How do we make our programs faster? How do we make anything faster?
My first co-op job was working in packaging. They had a small Industrial Engineering library and let me read from it at work. The first book I read changed my life and my way of thinking about problem solving: The Goal by Eliyahu M. Goldratt. Just about every time I work on performance, it's impossible for me to not make comparisons to The Goal in my head. In this post, we'll look at some stories from the book and how they apply to performance tuning in programming.
Things Worth Fixing
It may seem obvious, but before you fix something, you need to know if it's worth fixing. This is why we start with measurement. To improve a process, we need to identify bottlenecks. If we improve performance in one part of our process but we still hit our primary bottleneck, we might actually make things worse.
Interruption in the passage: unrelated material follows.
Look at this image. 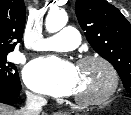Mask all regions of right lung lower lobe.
Here are the masks:
<instances>
[{"mask_svg":"<svg viewBox=\"0 0 131 115\" xmlns=\"http://www.w3.org/2000/svg\"><path fill=\"white\" fill-rule=\"evenodd\" d=\"M21 90L20 82L10 90L0 91V102L4 104L12 105L18 101L17 97Z\"/></svg>","mask_w":131,"mask_h":115,"instance_id":"1","label":"right lung lower lobe"}]
</instances>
In The Goal, they talk about a scout troop going for a long hike. If you've hiked with a large number of people you'll know that when there is a tricky part, say a stream you must cross single file, there's usually a line of people waiting for their turn.
In the story, the troop has a scout that is slower than everyone else. Let's call him Schneems. He starts out somewhere in the middle of the group of scouts. As he hikes and comes across these obstacles, he must wait in line like everyone else. The troop leader notices that some of the members ahead of Schneems get WAY ahead. The first scout might be a full hour faster getting to the destination. Eventually people start passing Schneems. Now when he gets to obstacles, he has to wait behind more people.
This wouldn't cause much of a problem if the goal was to get each scout to the end as fast as possible. However that's not the case. The troop has to move as a group. They can't leave until they're all accounted for. That first scout has to sit waiting for hours while Schneems eventually makes his way to the destination. Everyone is exhausted. Is there any way to speed things up?
In this scenario, Schneems is the bottleneck. We could make the whole troop faster by asking him not to come, but that's not an option because the outdoors should be enjoyed by everyone. Since we can't eliminate the bottleneck, we can make sure that he is never waiting.
We want to make sure that any time he gets to a stream he doesn't have to stop. Every second he waits in a line is another second the whole troop waits, so we should use our resources to make sure the bottleneck is always moving at peak efficiency. A new rule is made - now Schneems walks in front and no one is allowed to pass him. The really fast kids get bunched up behind him but they actually get to go home earlier.
Resources and Tradeoffs
When we are optimizing for performance, we have a limited pool of resources. We can usually trade some resources to get another.
In the case of the hike, the fast kids have an excess of time at the end. We are trading that for a shorter overall time spent by the group hiking. In programming, our resources are usually CPU, RAM, and IO. For example we can trade an expensive calculation (CPU) for storing the result in memcache and fetching it when we need it (network IO).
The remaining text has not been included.